What You Can do About Salary Garnishment
You have some rights during the wage garnishment process. However, in most jurisdictions, being aware of and practicing the following rights is mainly your obligation.
You can dispute the wage withholding if you feel the judgment was made by mistakes or imposed excessive hardship on your finances.
What Should You Do Once Receive a Court Order?
First off, study the decision carefully to ensure that all information is correct. Make sure it isn't anything you've previously paid and that it is your debt. If this is the case, think about how much money will be removed and what it would entail for your financial condition.
Then consider your options. If you haven't already, you should see a consumer law attorney or local legal assistance to figure out what's the best choice for you. There are three primary alternatives available to you:
Negotiate a New Arrangement
Many people underestimate the impact of a discussion. Examine your budget to determine how much you owe and how much you can afford to pay, and then contact your lender to understand if you can deal with a payment plan. Creditors and customers have such ability at all times.
Dispute the Decision
You have the right to file an objection in court if you feel the order imposed by mistake would cause excessive injury or is being carried out unlawfully. You'll have to think fast. You may only have five business days to appeal the decision.
Accept the Court Order
You can pay off the garnishment in installments or in one single payment, depending on the terms of the judgment. Borrowing money from a family member or taking out a personal loan to pay off the judgment might provide you with immediate respite from the stress of a protracted sequence of payments.

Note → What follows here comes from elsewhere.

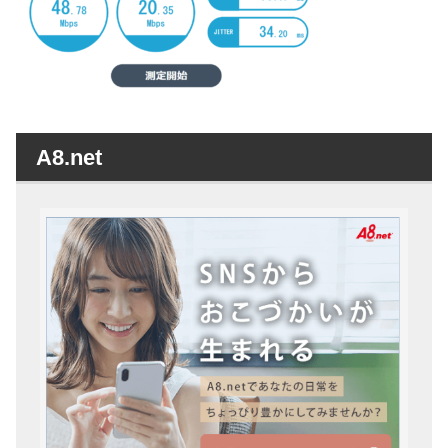
A8.net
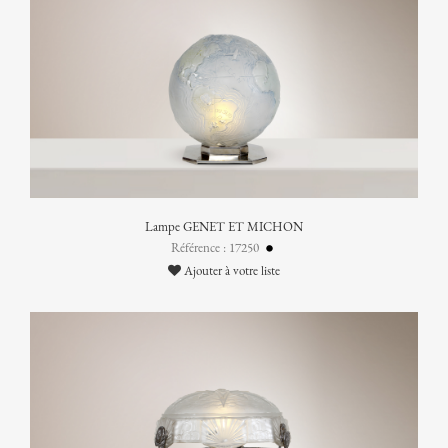
Lampe GENET ET MICHON
Référence : 17250
Ajouter à votre liste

It might be embarrassing to inform your company that you've been sued for a debt, but it's better to be open with your boss or human resources department.

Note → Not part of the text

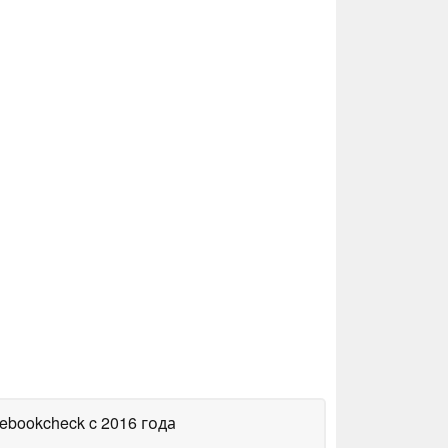
tebookcheck
c 2016 года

Does Wage Garnishment Affect Credit and Cause Financial Hardship?
If you cannot see a way out of wage garnishment, contact a nonprofit credit counselor for free advice on debt relief choices such as a repayment plan or bankruptcy. A garnishment judgment will remain on your credit reports for up to seven years, negatively impacting your credit score. However, there are a few simple techniques to improve your credit during and after wage-cutting records. Making and sticking to a budget will help you remain on top of your expenses and avoid another garnishment. You may then use items like a secured credit card to focus on rebuilding your credit.
The Bottom Line
The best way to prevent wage adornment aside from paying your debts on time is to check garnishment regularly and interact with your creditor. Doing so will show that you are serious about paying back your debts, making the whole process smoother. That's why it's important to know "what is wage garnishment" and how to handle it with minimum impact on your finances.